I’ve finally made my way back into the garden – permanently this time.

I lost interest in it after Alf died – it made me too sad.

I watered it occasionally, and cut the grass infrequently, but that was about it.

Alf was very proud of what I’d achieved, and was always showing it off to our visitors, or watching what I was doing from our balcony. I miss him, and gardening reminded me too much of him.

Anyway, I’ve decided that it’s about time that I get off the couch, get stuck into it, and continue to make Alf proud.

Plus I can hear him say “Don’t you dare let that garden die – do you know how much we’ve spent on it!!!”

Luckily I planted a low-maintenance garden, otherwise I’d be in big trouble after ignoring it for six months! Good news is, nothing died, and everything kept right on growing. In some cases, a bit too much!

Square Foot Garden Bed

I dug up the bed as the soil had compacted and was rock hard.

I then added a mix of composted horse/chicken manure, perlite and coco peat, and dug that into each square.

The only things still there from last year were a straggly thyme plant, spring onions, half-dead oregano, and strawberries.

The original strawberry plants had died, but I transplanted about 20 new small plants that had grown from runners.

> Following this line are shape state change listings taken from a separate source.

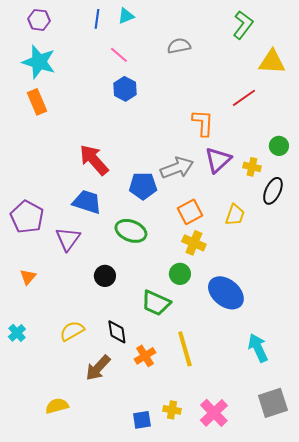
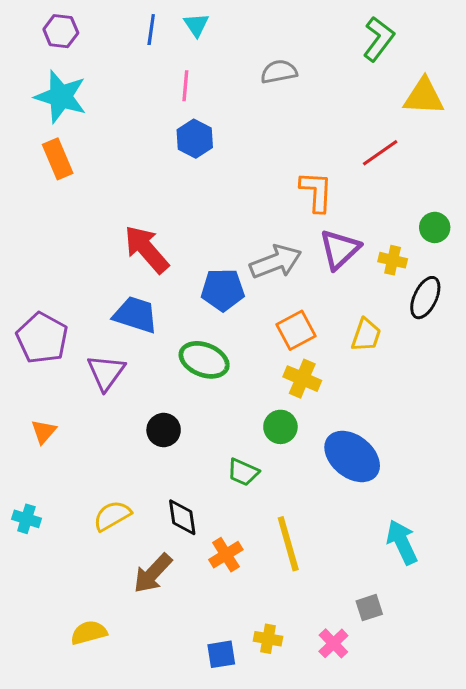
cyan triangle: (126, 16) -> (196, 25), turned -42
pink line: (119, 55) -> (185, 86), turned 54
green trapezoid: (156, 303) -> (243, 472), size x0.7
cyan cross: (17, 333) -> (26, 519), turned -30
gray square: (273, 403) -> (369, 608), moved, size x0.6
pink cross: (214, 413) -> (333, 643), size x0.7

I’ve planted parsley, chilli, mint, thyme and sage seedlings, and I’ve sown the following seeds:

Capsicum (peppers)
Beef steak tomatoes
Roma tomatoes
Celery
Sugar snap and snow peas
Bush beans
Silverbeet (Swiss chard)
English spinach
Lettuces (including Cos for Caesar salads!)

Again, I’ve only planted things that are expensive or not available here.

I have six empty squares which I’ll use to plant more salad vegetables in a few weeks’ time, so that I get a staggered supply rather than have everything maturing at once.

And I’ve moved my cement statue into the middle of the bed – she adds height, colour and interest to the empty bed.

SFG BedAerial ViewUsing Compost as Mulch

One of the reasons the SFG bed was so dry (ignoring my bad watering practices for the moment!), was because last year I mulched it with the horse/chicken compost we bought.

The compost was either hydrophobic and repelled water, or it absorbed the water, and just held on to it.

I’m not sure which, but either way, it prevented water from reaching the soil.

I’m glad I’ve discovered that now, as I plan on mulching the entire garden with it at some stage.

As an experiment, I’ve soaked it in water, along with perlite and coco peat, and mulched the planter on the garage roof with it. This planter is in full sun for most of the day and dries out quickly, so I’ll soon be able to tell whether it’s effective or not.

Raw ingredients

Dry mix

Mulch

Soaked in water

Passionfruit

After almost 2 years, I have fruit! Only a couple, but it’s a start:

Lack of fruit on the vine can be due to insufficient water, so I’ve given it a good soaking, and used the mulch mix around the base of the vine to stop evaporation.

Passionfruit

What a beauty!

It’s been so long since I bought it, I can’t remember whether it was a yellow or purple variety – hope it’s purple – yellow clashes with the wall colour!

SFG Update – October 2013

Winter vs Summer

I mentioned in a previous SFG post that, according to my research, if you live in the tropics, you can plant anything, anytime.

Not true.

Well, you can plant it, but it won’t grow.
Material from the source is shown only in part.